On the Role of Longitudinal Currents in Radiating Systems of Charges

TL;DR

This paper clarifies the role of longitudinal currents in radiation, showing they are non-local and coexist with transverse currents, impacting understanding of electromagnetic radiation and multipole expansions.

Contribution

It reveals the non-local nature of longitudinal currents linked to charge density variations and their influence on radiation and multipole structures.

Findings

Longitudinal currents are non-local and extend beyond charge confinement.

Effective longitudinal currents can produce radiation despite being longitudinal.
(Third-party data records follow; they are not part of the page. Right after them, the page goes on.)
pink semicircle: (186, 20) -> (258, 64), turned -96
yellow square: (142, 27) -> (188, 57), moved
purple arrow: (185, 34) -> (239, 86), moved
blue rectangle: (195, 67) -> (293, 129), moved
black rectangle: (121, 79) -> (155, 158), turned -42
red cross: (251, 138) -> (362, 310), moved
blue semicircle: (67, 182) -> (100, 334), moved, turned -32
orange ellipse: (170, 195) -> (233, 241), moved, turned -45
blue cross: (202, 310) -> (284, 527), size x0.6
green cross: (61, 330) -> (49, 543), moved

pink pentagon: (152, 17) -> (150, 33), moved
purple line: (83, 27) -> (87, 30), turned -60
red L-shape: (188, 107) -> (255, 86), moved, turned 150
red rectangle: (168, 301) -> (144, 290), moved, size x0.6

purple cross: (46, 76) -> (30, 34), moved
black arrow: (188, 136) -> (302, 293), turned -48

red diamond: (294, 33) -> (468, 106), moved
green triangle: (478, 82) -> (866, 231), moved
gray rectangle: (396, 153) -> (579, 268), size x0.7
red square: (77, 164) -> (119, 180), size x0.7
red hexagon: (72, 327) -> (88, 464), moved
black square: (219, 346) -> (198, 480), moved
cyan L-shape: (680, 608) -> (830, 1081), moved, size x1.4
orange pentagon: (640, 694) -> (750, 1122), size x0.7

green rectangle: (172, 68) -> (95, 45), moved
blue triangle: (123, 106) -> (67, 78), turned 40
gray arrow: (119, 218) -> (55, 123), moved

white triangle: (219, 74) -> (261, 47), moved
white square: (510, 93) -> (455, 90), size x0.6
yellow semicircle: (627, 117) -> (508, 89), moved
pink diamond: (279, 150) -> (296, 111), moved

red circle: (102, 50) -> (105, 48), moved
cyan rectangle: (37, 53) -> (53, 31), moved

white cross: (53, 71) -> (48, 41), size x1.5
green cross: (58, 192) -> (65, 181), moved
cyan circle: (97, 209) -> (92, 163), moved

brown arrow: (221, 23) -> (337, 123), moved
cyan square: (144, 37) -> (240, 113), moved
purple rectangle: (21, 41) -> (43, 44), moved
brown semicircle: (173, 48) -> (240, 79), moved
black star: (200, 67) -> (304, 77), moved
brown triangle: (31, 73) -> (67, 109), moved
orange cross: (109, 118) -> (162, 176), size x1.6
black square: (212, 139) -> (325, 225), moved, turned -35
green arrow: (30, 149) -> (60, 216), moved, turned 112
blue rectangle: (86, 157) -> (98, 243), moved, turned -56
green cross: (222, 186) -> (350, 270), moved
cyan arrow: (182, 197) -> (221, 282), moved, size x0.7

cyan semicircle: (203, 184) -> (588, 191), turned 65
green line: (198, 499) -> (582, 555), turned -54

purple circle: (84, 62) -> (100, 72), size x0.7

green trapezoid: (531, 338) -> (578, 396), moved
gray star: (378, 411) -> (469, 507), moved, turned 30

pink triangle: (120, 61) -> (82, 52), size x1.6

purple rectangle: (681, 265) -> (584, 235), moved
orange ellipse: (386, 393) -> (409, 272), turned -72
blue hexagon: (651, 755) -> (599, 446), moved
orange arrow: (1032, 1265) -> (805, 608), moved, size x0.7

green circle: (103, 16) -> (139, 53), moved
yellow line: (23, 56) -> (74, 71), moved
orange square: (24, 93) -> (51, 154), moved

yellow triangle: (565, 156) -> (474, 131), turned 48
Helmholtz decomposition shapes the structure of multipole expansions.

Abstract

The time derivative of the charge density is linked to the current density by the continuity equation. However, it features only the longitudinal part of a current density, which is known to produce no radiation. This fact usually remains unnoticed though it poses a seemingly serious paradox, suggesting that the temporal variation of a charge density should be also irrelevant for radiation. We resolve this paradox by showing that the effective longitudinal currents are not spatially confined even when the time-dependent charge density that generates them is. This enforces the co-existence of the complementary (i.e. transverse) part of the current density through the Helmholtz decomposition. We illustrate the mechanics of the underlying non-locality of the Helmholtz decomposition in the case of a dynamic electric dipole, discussing its practical implication for underwater antenna communications. More generally, we explain the role of the Helmholtz decomposition in shaping the structure of the conventional multipole expansion.